U.S. Pub. Pat. App 2006/0179407 discloses an implementation of trusted display device for visual cryptography. U.S. Pub. Pat. App 2011/0199308 discloses a secure integrated circuit has a keypress entry interface and a pass-through data path. Both of the disclosed inventions require special devices. The present invention differs in that it does not need any special devices.

U.S. Pub. Pat. App 2008/0209212 discloses a method to integrate secure and non-secure display for a handheld communications device. The GPU model used in the disclosed invention is very simple (e.g. assuming separation of secure portion and non-secure portion). The present invention is based on a more complex GPU model. U.S. Pub. Pat. App 2008/0316357 discloses a method to display secure sensitive information together with no n- sensitive information. The disclosed invention is based on a simple GPU model, in which the GPU only provides display function, without any other functions such as 2D/3D rendering. Otherwise, the untrusted open operating system should not use other GPU functions except display function, due to possible attacks caused by malicious GPU commands and GPU instructions. The present invention is based on a much more complex GPU model, but solved all these threats.

U.S. Pub. Pat. App 2014/0226815 discloses a secure display module where the display controller includes a cryptographic engine to encrypt the commands sent to and from a host controller. U.S. Pub. Pat. App 2009/0245521 discloses a system utilizing virtualization technique and protected audio video path techniques to prohibit a user environment from directly accessing unencrypted sensitive data. Both of the disclosed inventions use cryptographic to protect the sensitive display data. However, the cryptographic support is not yet available to general GPUs. The present invention differs in that it mediates accesses to GPU objects, instead of using any cryptographic methods, and hence can support more GPUs.

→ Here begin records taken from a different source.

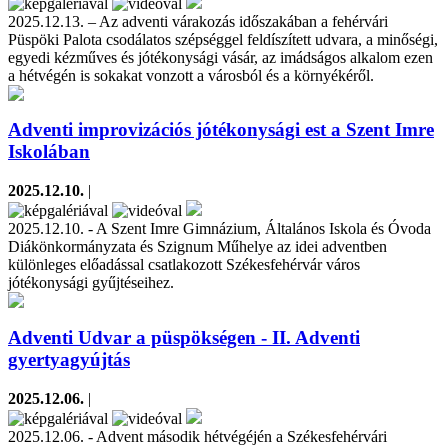
2025.12.13. – Az adventi várakozás időszakában a fehérvári
Püspöki Palota csodálatos szépséggel feldíszített udvara, a minőségi,
egyedi kézműves és jótékonysági vásár, az imádságos alkalom ezen
a hétvégén is sokakat vonzott a városból és a környékéről.
Adventi improvizációs jótékonysági est a Szent Imre
Iskolában
2025.12.10.
|
2025.12.10. - A Szent Imre Gimnázium, Általános Iskola és Óvoda
Diákönkormányzata és Szignum Műhelye az idei adventben
különleges előadással csatlakozott Székesfehérvár város
jótékonysági gyűjtéseihez.
Adventi Udvar a püspökségen - II. Adventi
gyertyagyújtás
2025.12.06.
|
2025.12.06. - Advent második hétvégéjén a Székesfehérvári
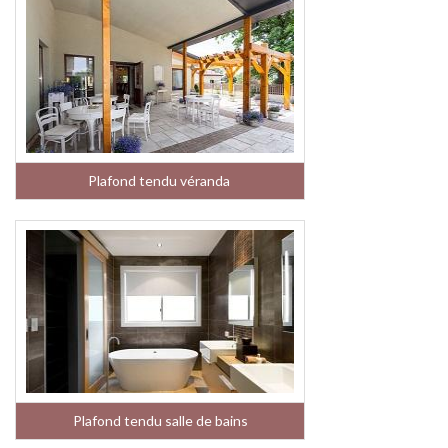
Plafond tendu véranda
Plafond tendu salle de bains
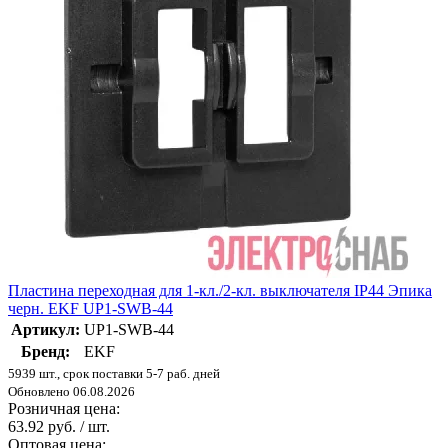
Пластина переходная для 1-кл./2-кл. выключателя IP44 Эпика
черн. EKF UP1-SWB-44
Артикул:
UP1-SWB-44
Бренд:
EKF
5939 шт., срок поставки 5-7 раб. дней
Обновлено 06.08.2026
Розничная цена:
63.92 руб. / шт.
Оптовая цена:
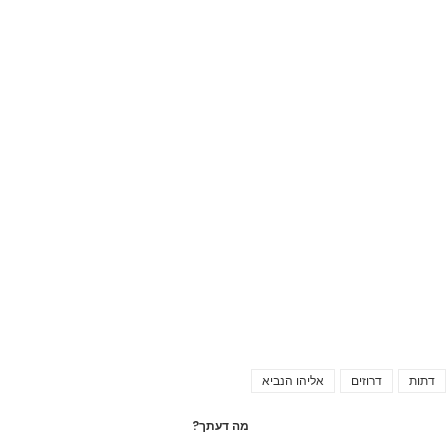
דתות
דרוזים
אליהו הנביא
Tags
מה דעתך?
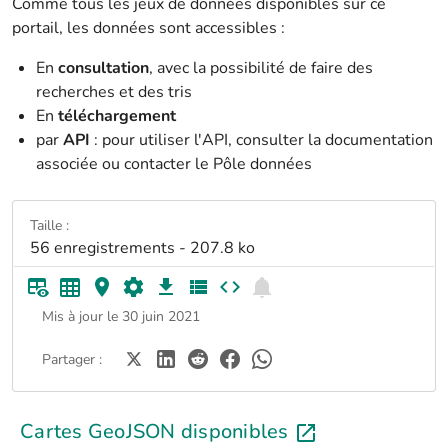
Comme tous les jeux de données disponibles sur ce
portail, les données sont accessibles :
En
consultation
, avec la possibilité de faire des
recherches et des tris
En
téléchargement
par
API
: pour utiliser l'API, consulter la documentation
associée ou contacter le Pôle données
Taille :
56 enregistrements - 207.8 ko
Mis à jour le 30 juin 2021
Partager :
Cartes GeoJSON disponibles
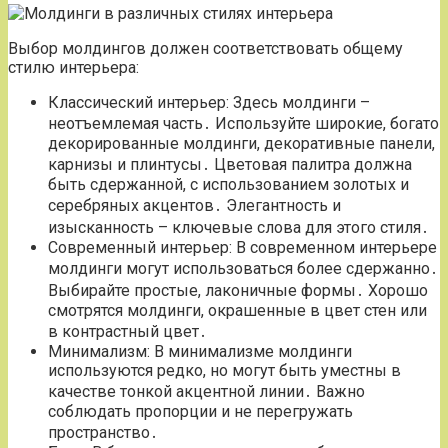
Выбор молдингов должен соответствовать общему
стилю интерьера:
Классический интерьер: Здесь молдинги –
неотъемлемая часть․ Используйте широкие, богато
декорированные молдинги, декоративные панели,
карнизы и плинтусы․ Цветовая палитра должна
быть сдержанной, с использованием золотых и
серебряных акцентов․ Элегантность и
изысканность – ключевые слова для этого стиля․
Современный интерьер: В современном интерьере
молдинги могут использоваться более сдержанно․
Выбирайте простые, лаконичные формы․ Хорошо
смотрятся молдинги, окрашенные в цвет стен или
в контрастный цвет․
Минимализм: В минимализме молдинги
используются редко, но могут быть уместны в
качестве тонкой акцентной линии․ Важно
соблюдать пропорции и не перегружать
пространство․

U.S. Pub. Pat. App 2014/0026137 discloses a computing device for performing scheduling operations for graphics hardware. The disclosed invention integrates the scheduling method in a dedicated hardware. The present invention schedules GPU workloads in the said GSK, which is executed by the CPU. Thus, the present invention does not require dedicated hardware to schedule GPU workloads. U.S. Pub. Pat. App 2006/0202999 discloses a method to intercept malicious modifications to the graphics address remap table (GART). The disclosed invention seems similar with the present invention, in handling one of the GPU page table access invariants. However, in fact, the disclosed invention is different from the present invention. The disclosed invention defines the trusted memory to be part of the application addressable physical memory. In the contrast, the present invention defines the sensitive GPU memory to be the sensitive GPU objects in GPU memory. Because most of GPU memory is not mapped in application addressable physical memory, the method in disclosed invention must be changed to protect arbitrary sensitive GPU objects.